Available records
★ ★ ★ ★ ★ ★ ★

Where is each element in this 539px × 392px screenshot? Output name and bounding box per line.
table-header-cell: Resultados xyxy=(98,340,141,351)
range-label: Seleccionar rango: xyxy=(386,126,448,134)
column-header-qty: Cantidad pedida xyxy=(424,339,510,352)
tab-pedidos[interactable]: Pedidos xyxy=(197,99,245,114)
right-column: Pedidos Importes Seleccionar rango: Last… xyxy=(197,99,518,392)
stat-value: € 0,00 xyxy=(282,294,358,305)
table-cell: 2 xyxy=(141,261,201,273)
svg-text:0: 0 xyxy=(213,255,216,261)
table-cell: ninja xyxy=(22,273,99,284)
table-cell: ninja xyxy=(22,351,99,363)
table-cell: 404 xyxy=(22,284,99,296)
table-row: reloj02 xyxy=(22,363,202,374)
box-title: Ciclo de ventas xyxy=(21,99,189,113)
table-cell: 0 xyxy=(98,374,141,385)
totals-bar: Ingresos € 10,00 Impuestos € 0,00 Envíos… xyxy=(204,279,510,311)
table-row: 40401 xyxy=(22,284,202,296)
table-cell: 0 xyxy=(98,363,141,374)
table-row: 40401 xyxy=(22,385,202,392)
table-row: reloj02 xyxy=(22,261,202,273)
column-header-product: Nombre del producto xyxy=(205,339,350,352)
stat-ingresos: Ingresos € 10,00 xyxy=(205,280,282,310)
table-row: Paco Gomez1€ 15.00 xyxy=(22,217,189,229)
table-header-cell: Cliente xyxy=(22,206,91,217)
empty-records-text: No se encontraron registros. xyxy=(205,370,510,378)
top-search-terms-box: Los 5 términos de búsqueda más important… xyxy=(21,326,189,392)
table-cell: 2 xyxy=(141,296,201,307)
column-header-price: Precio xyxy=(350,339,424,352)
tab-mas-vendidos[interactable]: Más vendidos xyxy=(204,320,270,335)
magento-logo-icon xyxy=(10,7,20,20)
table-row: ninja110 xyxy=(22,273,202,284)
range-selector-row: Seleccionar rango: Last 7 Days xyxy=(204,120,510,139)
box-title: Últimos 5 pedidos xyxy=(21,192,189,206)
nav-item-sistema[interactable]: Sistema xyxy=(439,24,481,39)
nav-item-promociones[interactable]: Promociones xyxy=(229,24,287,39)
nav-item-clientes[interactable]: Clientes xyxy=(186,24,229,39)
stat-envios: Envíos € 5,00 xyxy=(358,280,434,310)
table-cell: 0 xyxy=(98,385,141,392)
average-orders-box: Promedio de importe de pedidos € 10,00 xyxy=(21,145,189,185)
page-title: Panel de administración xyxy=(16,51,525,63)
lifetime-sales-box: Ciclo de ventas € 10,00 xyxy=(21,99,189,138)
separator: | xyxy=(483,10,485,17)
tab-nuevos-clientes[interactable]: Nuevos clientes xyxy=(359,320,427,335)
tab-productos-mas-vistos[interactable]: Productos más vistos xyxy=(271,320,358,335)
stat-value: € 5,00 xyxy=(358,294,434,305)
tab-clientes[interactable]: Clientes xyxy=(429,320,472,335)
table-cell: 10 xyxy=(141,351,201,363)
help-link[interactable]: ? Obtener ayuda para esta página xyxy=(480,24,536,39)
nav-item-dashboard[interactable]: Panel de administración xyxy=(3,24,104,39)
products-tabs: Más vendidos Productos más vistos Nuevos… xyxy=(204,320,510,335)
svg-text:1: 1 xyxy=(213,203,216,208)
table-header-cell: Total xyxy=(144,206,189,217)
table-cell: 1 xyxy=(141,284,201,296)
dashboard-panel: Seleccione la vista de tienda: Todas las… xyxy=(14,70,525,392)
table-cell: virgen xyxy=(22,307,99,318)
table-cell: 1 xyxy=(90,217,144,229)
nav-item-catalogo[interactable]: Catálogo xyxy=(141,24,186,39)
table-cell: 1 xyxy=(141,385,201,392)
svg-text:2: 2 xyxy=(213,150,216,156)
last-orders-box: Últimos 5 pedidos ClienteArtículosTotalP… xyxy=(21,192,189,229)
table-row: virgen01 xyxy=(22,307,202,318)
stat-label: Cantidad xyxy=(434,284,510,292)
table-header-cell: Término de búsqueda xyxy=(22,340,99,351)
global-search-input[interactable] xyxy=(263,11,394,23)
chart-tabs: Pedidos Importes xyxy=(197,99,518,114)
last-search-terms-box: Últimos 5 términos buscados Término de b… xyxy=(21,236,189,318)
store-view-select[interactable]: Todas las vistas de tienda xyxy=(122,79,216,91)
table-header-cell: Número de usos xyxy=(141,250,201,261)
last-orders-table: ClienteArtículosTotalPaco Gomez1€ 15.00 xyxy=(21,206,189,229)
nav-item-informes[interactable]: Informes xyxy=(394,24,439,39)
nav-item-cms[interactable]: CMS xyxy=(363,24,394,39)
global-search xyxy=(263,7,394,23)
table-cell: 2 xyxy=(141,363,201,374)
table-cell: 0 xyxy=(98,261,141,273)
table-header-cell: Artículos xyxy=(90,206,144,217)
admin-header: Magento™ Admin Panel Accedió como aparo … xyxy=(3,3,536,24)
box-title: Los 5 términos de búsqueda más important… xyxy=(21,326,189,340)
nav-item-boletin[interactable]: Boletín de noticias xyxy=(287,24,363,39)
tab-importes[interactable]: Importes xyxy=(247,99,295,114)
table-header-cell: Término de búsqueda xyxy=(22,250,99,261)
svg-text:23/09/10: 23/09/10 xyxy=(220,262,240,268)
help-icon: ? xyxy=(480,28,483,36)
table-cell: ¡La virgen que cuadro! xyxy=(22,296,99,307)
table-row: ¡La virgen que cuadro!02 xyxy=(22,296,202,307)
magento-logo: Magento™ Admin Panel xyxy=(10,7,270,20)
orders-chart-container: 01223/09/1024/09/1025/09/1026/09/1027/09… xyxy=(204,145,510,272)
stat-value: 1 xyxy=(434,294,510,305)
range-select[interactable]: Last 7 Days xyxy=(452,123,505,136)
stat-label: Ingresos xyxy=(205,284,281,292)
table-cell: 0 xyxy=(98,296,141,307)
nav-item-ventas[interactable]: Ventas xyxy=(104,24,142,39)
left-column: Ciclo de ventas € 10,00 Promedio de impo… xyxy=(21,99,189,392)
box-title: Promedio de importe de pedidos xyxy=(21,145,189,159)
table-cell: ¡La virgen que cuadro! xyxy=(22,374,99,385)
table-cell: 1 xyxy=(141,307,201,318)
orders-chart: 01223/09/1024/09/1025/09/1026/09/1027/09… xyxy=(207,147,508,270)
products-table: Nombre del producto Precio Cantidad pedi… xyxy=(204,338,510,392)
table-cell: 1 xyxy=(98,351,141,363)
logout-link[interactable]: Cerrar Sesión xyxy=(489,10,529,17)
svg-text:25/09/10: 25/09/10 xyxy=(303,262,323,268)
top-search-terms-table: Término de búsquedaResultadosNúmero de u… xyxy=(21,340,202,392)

★ ★ ★ ★ ★ ★ ★

Exercise goal
In the answer, the listing above should be restated word for word.

Answer
Where is each element in this 539px × 392px screenshot? Output name and bounding box per line.
table-header-cell: Resultados xyxy=(98,340,141,351)
range-label: Seleccionar rango: xyxy=(386,126,448,134)
column-header-qty: Cantidad pedida xyxy=(424,339,510,352)
tab-pedidos[interactable]: Pedidos xyxy=(197,99,245,114)
right-column: Pedidos Importes Seleccionar rango: Last… xyxy=(197,99,518,392)
stat-value: € 0,00 xyxy=(282,294,358,305)
table-cell: 2 xyxy=(141,261,201,273)
svg-text:0: 0 xyxy=(213,255,216,261)
table-cell: ninja xyxy=(22,273,99,284)
table-cell: ninja xyxy=(22,351,99,363)
table-cell: 404 xyxy=(22,284,99,296)
table-row: reloj02 xyxy=(22,363,202,374)
box-title: Ciclo de ventas xyxy=(21,99,189,113)
table-cell: 0 xyxy=(98,374,141,385)
totals-bar: Ingresos € 10,00 Impuestos € 0,00 Envíos… xyxy=(204,279,510,311)
table-row: 40401 xyxy=(22,284,202,296)
table-cell: 0 xyxy=(98,363,141,374)
table-row: 40401 xyxy=(22,385,202,392)
table-row: reloj02 xyxy=(22,261,202,273)
column-header-product: Nombre del producto xyxy=(205,339,350,352)
stat-ingresos: Ingresos € 10,00 xyxy=(205,280,282,310)
table-row: Paco Gomez1€ 15.00 xyxy=(22,217,189,229)
table-header-cell: Cliente xyxy=(22,206,91,217)
empty-records-text: No se encontraron registros. xyxy=(205,370,510,378)
top-search-terms-box: Los 5 términos de búsqueda más important… xyxy=(21,326,189,392)
table-cell: 2 xyxy=(141,296,201,307)
column-header-price: Precio xyxy=(350,339,424,352)
tab-mas-vendidos[interactable]: Más vendidos xyxy=(204,320,270,335)
magento-logo-icon xyxy=(10,7,20,20)
table-row: ninja110 xyxy=(22,273,202,284)
range-selector-row: Seleccionar rango: Last 7 Days xyxy=(204,120,510,139)
box-title: Últimos 5 pedidos xyxy=(21,192,189,206)
nav-item-sistema[interactable]: Sistema xyxy=(439,24,481,39)
nav-item-promociones[interactable]: Promociones xyxy=(229,24,287,39)
nav-item-clientes[interactable]: Clientes xyxy=(186,24,229,39)
stat-envios: Envíos € 5,00 xyxy=(358,280,434,310)
table-cell: 0 xyxy=(98,385,141,392)
average-orders-box: Promedio de importe de pedidos € 10,00 xyxy=(21,145,189,185)
page-title: Panel de administración xyxy=(16,51,525,63)
lifetime-sales-box: Ciclo de ventas € 10,00 xyxy=(21,99,189,138)
separator: | xyxy=(483,10,485,17)
tab-nuevos-clientes[interactable]: Nuevos clientes xyxy=(359,320,427,335)
tab-productos-mas-vistos[interactable]: Productos más vistos xyxy=(271,320,358,335)
stat-value: € 5,00 xyxy=(358,294,434,305)
tab-clientes[interactable]: Clientes xyxy=(429,320,472,335)
table-cell: 10 xyxy=(141,351,201,363)
help-link[interactable]: ? Obtener ayuda para esta página xyxy=(480,24,536,39)
nav-item-dashboard[interactable]: Panel de administración xyxy=(3,24,104,39)
products-tabs: Más vendidos Productos más vistos Nuevos… xyxy=(204,320,510,335)
svg-text:1: 1 xyxy=(213,203,216,208)
table-header-cell: Total xyxy=(144,206,189,217)
table-cell: 1 xyxy=(141,284,201,296)
dashboard-panel: Seleccione la vista de tienda: Todas las… xyxy=(14,70,525,392)
table-cell: virgen xyxy=(22,307,99,318)
table-cell: 1 xyxy=(90,217,144,229)
nav-item-catalogo[interactable]: Catálogo xyxy=(141,24,186,39)
table-cell: 1 xyxy=(141,385,201,392)
svg-text:2: 2 xyxy=(213,150,216,156)
last-orders-box: Últimos 5 pedidos ClienteArtículosTotalP… xyxy=(21,192,189,229)
table-row: virgen01 xyxy=(22,307,202,318)
stat-label: Cantidad xyxy=(434,284,510,292)
table-header-cell: Término de búsqueda xyxy=(22,340,99,351)
global-search-input[interactable] xyxy=(263,11,394,23)
chart-tabs: Pedidos Importes xyxy=(197,99,518,114)
last-search-terms-box: Últimos 5 términos buscados Término de b… xyxy=(21,236,189,318)
store-view-select[interactable]: Todas las vistas de tienda xyxy=(122,79,216,91)
table-header-cell: Número de usos xyxy=(141,250,201,261)
last-orders-table: ClienteArtículosTotalPaco Gomez1€ 15.00 xyxy=(21,206,189,229)
nav-item-informes[interactable]: Informes xyxy=(394,24,439,39)
nav-item-cms[interactable]: CMS xyxy=(363,24,394,39)
global-search xyxy=(263,7,394,23)
table-cell: 2 xyxy=(141,363,201,374)
table-cell: 0 xyxy=(98,261,141,273)
table-header-cell: Artículos xyxy=(90,206,144,217)
admin-header: Magento™ Admin Panel Accedió como aparo … xyxy=(3,3,536,24)
box-title: Los 5 términos de búsqueda más important… xyxy=(21,326,189,340)
nav-item-boletin[interactable]: Boletín de noticias xyxy=(287,24,363,39)
tab-importes[interactable]: Importes xyxy=(247,99,295,114)
table-header-cell: Término de búsqueda xyxy=(22,250,99,261)
svg-text:23/09/10: 23/09/10 xyxy=(220,262,240,268)
help-icon: ? xyxy=(480,28,483,36)
table-cell: ¡La virgen que cuadro! xyxy=(22,296,99,307)
table-row: ¡La virgen que cuadro!02 xyxy=(22,296,202,307)
magento-logo: Magento™ Admin Panel xyxy=(10,7,270,20)
orders-chart-container: 01223/09/1024/09/1025/09/1026/09/1027/09… xyxy=(204,145,510,272)
stat-value: 1 xyxy=(434,294,510,305)
range-select[interactable]: Last 7 Days xyxy=(452,123,505,136)
stat-label: Ingresos xyxy=(205,284,281,292)
table-cell: 0 xyxy=(98,296,141,307)
nav-item-ventas[interactable]: Ventas xyxy=(104,24,142,39)
left-column: Ciclo de ventas € 10,00 Promedio de impo… xyxy=(21,99,189,392)
box-title: Promedio de importe de pedidos xyxy=(21,145,189,159)
table-cell: ¡La virgen que cuadro! xyxy=(22,374,99,385)
table-cell: 1 xyxy=(141,307,201,318)
orders-chart: 01223/09/1024/09/1025/09/1026/09/1027/09… xyxy=(207,147,508,270)
products-table: Nombre del producto Precio Cantidad pedi… xyxy=(204,338,510,392)
table-cell: 1 xyxy=(98,351,141,363)
logout-link[interactable]: Cerrar Sesión xyxy=(489,10,529,17)
svg-text:25/09/10: 25/09/10 xyxy=(303,262,323,268)
top-search-terms-table: Término de búsquedaResultadosNúmero de u… xyxy=(21,340,202,392)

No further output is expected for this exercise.